NodeJS - Get certificate Chain from P7B file

Question

I'm trying to take a CMS base64 encoded string, convert it into a pkcs7 file and extract the leaf and intermediate certificates using javascript/nodejs, similar to the following openssl command:

openssl pkcs7 -print_certs -in certificate.p7b -out certificate.cer

I've read almost every article and see solutions in other languages, but not for node.

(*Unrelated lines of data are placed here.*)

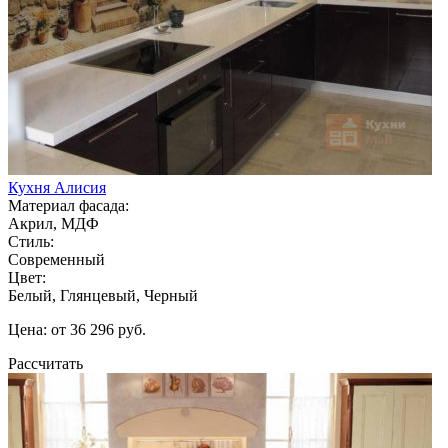
Кухня Алисия
Материал фасада:
Акрил, МДФ
Стиль:
Современный
Цвет:
Белый, Глянцевый, Черный
Цена: от 36 296 руб.
Рассчитать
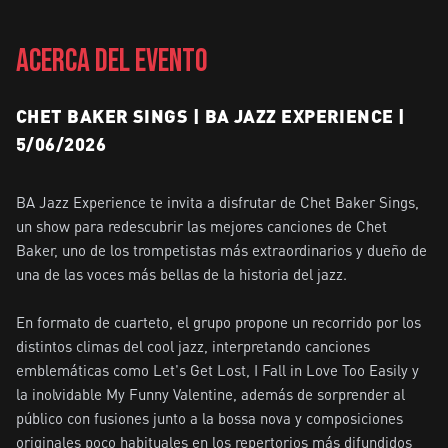
ACERCA DEL EVENTO
CHET BAKER SINGS | BA JAZZ EXPERIENCE |
5/06/2026
BA Jazz Experience te invita a disfrutar de Chet Baker Sings, 
un show para redescubrir las mejores canciones de Chet 
Baker, uno de los trompetistas más extraordinarios y dueño de 
una de las voces más bellas de la historia del jazz.

En formato de cuarteto, el grupo propone un recorrido por los 
distintos climas del cool jazz, interpretando canciones 
emblemáticas como Let's Get Lost, I Fall in Love Too Easily y 
la inolvidable My Funny Valentine, además de sorprender al 
público con fusiones junto a la bossa nova y composiciones 
originales poco habituales en los repertorios más difundidos 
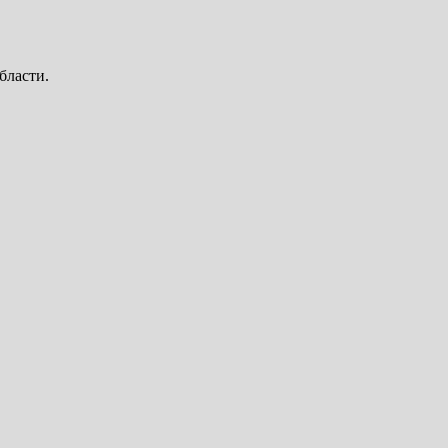
бласти.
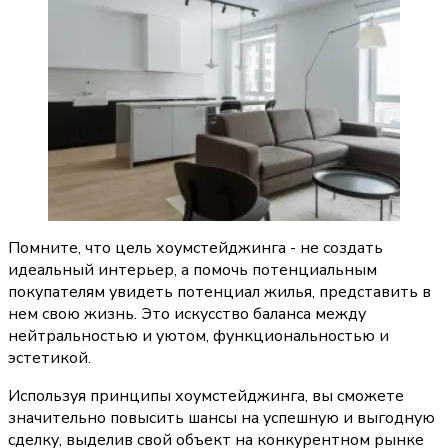
Помните, что цель хоумстейджинга - не создать 
идеальный интерьер, а помочь потенциальным 
покупателям увидеть потенциал жилья, представить в 
нем свою жизнь. Это искусство баланса между 
нейтральностью и уютом, функциональностью и 
эстетикой.
Используя принципы хоумстейджинга, вы сможете 
значительно повысить шансы на успешную и выгодную 
сделку, выделив свой объект на конкурентном рынке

I understand you can achieve what I need using node-forge, but node-forge does not support ECC algorithms. Anyone know of any other solutions/npm packages that can help me accomplish this? Please help me. I'm very new to this.

Answer 1

Did you see PKI.js for Node.js? It is a pure JavaScript library implementing the formats that are used in PKI applications. It is based on the W3C Web Cryptography API with full support for all "Suite B" algorithms in CMS messages. Code snippet submitted by OP:

const cmsSignedBuffer = stringToArrayBuffer(fromBase64(token.signature)); 
const asn1 = asn1js.fromBER(cmsSignedBuffer); 
const cmsContentSimpl = new pkijs.ContentInfo({ schema: asn1.result }); 
const cmsSignedSimpl = new pkijs.SignedData({ schema: cmsContentSimpl.content })

Another approach is to use a wrapper for openssl like openssl-nodejs, for example. The wrapper simply spawns a child process to invoke openssl. Thus, openssl must be installed on system where the Node.js application is deployed.